PROVIDED ENTRIES: Begin
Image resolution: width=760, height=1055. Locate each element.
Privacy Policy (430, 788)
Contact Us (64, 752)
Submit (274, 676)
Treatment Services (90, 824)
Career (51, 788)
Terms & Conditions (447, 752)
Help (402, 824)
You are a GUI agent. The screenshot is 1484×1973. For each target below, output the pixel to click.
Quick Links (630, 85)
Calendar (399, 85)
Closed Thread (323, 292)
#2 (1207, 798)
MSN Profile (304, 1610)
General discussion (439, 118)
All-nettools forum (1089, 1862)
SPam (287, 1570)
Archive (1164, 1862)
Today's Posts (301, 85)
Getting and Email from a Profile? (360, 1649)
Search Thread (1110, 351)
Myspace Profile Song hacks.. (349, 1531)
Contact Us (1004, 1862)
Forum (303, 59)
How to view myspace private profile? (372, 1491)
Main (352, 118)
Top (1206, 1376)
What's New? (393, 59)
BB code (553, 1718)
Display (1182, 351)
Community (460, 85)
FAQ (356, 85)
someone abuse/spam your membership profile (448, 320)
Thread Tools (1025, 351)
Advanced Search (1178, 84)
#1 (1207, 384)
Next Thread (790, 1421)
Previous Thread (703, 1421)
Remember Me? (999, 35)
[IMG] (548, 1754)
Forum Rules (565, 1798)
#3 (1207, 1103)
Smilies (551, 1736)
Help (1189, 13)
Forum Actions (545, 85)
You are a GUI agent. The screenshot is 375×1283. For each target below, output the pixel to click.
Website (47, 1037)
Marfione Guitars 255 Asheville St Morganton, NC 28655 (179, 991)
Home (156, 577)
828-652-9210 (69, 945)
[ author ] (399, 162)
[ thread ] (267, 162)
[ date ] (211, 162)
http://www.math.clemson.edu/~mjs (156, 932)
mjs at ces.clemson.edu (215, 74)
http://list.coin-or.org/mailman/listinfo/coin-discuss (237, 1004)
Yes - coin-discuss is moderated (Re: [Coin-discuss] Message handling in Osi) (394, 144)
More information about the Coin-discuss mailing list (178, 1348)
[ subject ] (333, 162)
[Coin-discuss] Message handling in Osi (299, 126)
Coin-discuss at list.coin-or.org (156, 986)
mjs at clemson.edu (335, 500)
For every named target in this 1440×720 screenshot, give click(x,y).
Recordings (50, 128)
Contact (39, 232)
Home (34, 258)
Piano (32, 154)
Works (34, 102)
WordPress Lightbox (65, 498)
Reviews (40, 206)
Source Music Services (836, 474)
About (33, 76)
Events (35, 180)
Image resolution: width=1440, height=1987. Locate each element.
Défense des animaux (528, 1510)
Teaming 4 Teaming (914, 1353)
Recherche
PROVIDED ENTRIES: End
#### [PROMPT]
Starting with the line with "Recordings (50, 128)" above and going on through the line with "Image resolution: width=1440, height=1987.", transcribe every line exactly, both ends included, and add nothing.

#### [ANSWER TO THIS TASK]
Recordings (50, 128)
Contact (39, 232)
Home (34, 258)
Piano (32, 154)
Works (34, 102)
WordPress Lightbox (65, 498)
Reviews (40, 206)
Source Music Services (836, 474)
About (33, 76)
Events (35, 180)
Image resolution: width=1440, height=1987. Locate each element.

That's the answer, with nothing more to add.